Все они с удивлением смотрели на капитана и Германа, не в силах поверить, что те остались живы.
Однако Бонтеку был в тяжелом состоянии: он жестоко страдал от ран на спине и голове.
Еще во время стоянки на острове Сент-Мари по его распоряжению на корме шлюпки было построено что-то вроде маленькой каюты, и теперь, прощаясь с жизнью и желая перейти из этого мира в другой с благочестием и сосредоточенностью, подобающими в смертный час, он попросил матросов перенести его туда.
Но, укладываясь там, он дал им еще один совет, считая его последним.
— Друзья мои, — сказал он, — если вы мне верите, останьтесь на эту ночь рядом с обломками. Завтра, при свете дня, вы сможете выловить какие-нибудь припасы и отыщете буссоль.
И в самом деле, они спасались с такой поспешностью, что едва прихватили с собой несколько бочек воды и несколько фунтов галет. Что касается буссоли, то лоцман, догадываясь о планах бегства команды, .вытащил ее из нактоуза.
Наступила ночь.
И тогда, вместо того чтобы последовать совету умирающего капитана, Рол велел взяться за весла и приказал грести.
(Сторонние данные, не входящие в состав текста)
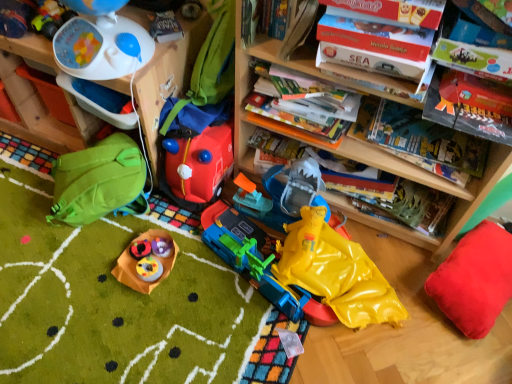 Image resolution: width=512 pixels, height=384 pixels. In order to click on rubberized red backpack at center, the sixth toy when ordered from left to right in this screenshot , I will do `click(196, 166)`.

Find the location of a particular element. matte cardboard box at upper right, positioned as the 1th book in front-to-back order is located at coordinates (396, 10).

Image resolution: width=512 pixels, height=384 pixels. What do you see at coordinates (140, 249) in the screenshot?
I see `rubberized plastic toy at center, the 3th toy when ordered from left to right` at bounding box center [140, 249].

What is the approximate width of matte plastic cupcakes at center, which appears as the 5th toy when viewed from the left?

The width of matte plastic cupcakes at center, which appears as the 5th toy when viewed from the left, is 9.61 inches.

The image size is (512, 384). What do you see at coordinates (426, 185) in the screenshot?
I see `wooden bookcase at upper center` at bounding box center [426, 185].

Locate an element on the screen. This screenshot has width=512, height=384. wooden bookcase at upper center is located at coordinates (426, 185).

I want to click on black cardboard book at upper right, the 3th book in the front-to-back sequence, so click(465, 116).

How distant is red cardboard box at upper right, arranged as the 2th book when viewed from the front, from red plush pillow at lower right?

red cardboard box at upper right, arranged as the 2th book when viewed from the front, is 31.75 inches from red plush pillow at lower right.

Which of these two, red cardboard box at upper right, the fifth book viewed from the back, or red plush pillow at lower right, stands shorter?

Standing shorter between the two is red cardboard box at upper right, the fifth book viewed from the back.

Looking at the image, does red cardboard box at upper right, the fifth book viewed from the back, seem bigger or smaller compared to red plush pillow at lower right?

Clearly, red cardboard box at upper right, the fifth book viewed from the back, is smaller in size than red plush pillow at lower right.

Is red cardboard box at upper right, arranged as the 2th book when viewed from the front, aimed at red plush pillow at lower right?

No, red cardboard box at upper right, arranged as the 2th book when viewed from the front, is not oriented towards red plush pillow at lower right.

Is point (456, 271) closer or farther from the camera than point (42, 41)?

Point (456, 271) appears to be farther away from the viewer than point (42, 41).

Between red plush pillow at lower right and wooden bookshelf at upper left, which one has smaller size?

With smaller size is red plush pillow at lower right.

In terms of height, does red plush pillow at lower right look taller or shorter compared to wooden bookshelf at upper left?

red plush pillow at lower right is shorter than wooden bookshelf at upper left.

Is red plush pillow at lower right completely or partially outside of wooden bookshelf at upper left?

That's correct, red plush pillow at lower right is outside of wooden bookshelf at upper left.

Could you measure the distance between rubberized plastic toy at center, which is the fourth toy in left-to-right order, and hardcover book at upper center, the third book viewed from the back?

They are 32.16 inches apart.

What are the coordinates of `book that is the 4th object above the rubberized plastic toy at center, positioned as the 4th toy in right-to-left order (from a real-world perspective)` in the screenshot? It's located at (266, 19).

From the image's perspective, between rubberized plastic toy at center, which is the fourth toy in left-to-right order, and hardcover book at upper center, the third book viewed from the back, which one is located above?

hardcover book at upper center, the third book viewed from the back.

Would you say rubberized plastic toy at center, positioned as the 4th toy in right-to-left order, contains hardcover book at upper center, the third book viewed from the back?

That's incorrect, hardcover book at upper center, the third book viewed from the back, is not inside rubberized plastic toy at center, positioned as the 4th toy in right-to-left order.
— В какую сторону? — спросили матросы.
— Наугад! — ответил Рол. — Господь поведет нас.
И тотчас же обе лодки поплыли, держась достаточно близко между собой, чтобы в темноте не потерять друг друга из вида.
Наутро они были одинаково далеко и от земли и от обломков: насколько хватало глаз, ничего не было видно, кроме неба и воды. Тогда было решено проверить, жив ли еще Бонтеку: за всю эту ночь он ни разу не подавал признаков жизни, даже не стонал.
Он был жив и чувствовал себя немного лучше.
— О капитан! — сказал Рол. — Что с нами станет? Поблизости нет никакой земли и не видно никакого судна, а мы остались без еды, без карты и без буссоли.
— Это ваша вина, — ответил Бонтеку. — Почему вы не послушали меня вчера вечером? Почему не остались на всю эту ночь рядом с обломками? Пока я держался за грот-мачту, я заметил, что вокруг меня плавали куски свиного сала, сыры и всевозможная провизия. Сегодня утром вы подобрали бы все это и, по крайней мере, несколько дней не подвергались бы опасности голодной смерти.
— Мы были не правы, капитан, — произнес Рол. — Но простите нас: мы потеряли голову. Теперь мы умоляем вас сделать над собой усилие, выйти из каюты и попытаться править лодкой.
Бонтеку попробовал подняться, но сразу же упал опять.
— Вы сами видите, друзья мои, — сказал он, — что это невозможно: у меня так разбито все тело, что я не могу стоять, а тем более сидеть.
Однако матросы настаивали, и с их помощью Бонтеку смог выбраться на палубу и сесть.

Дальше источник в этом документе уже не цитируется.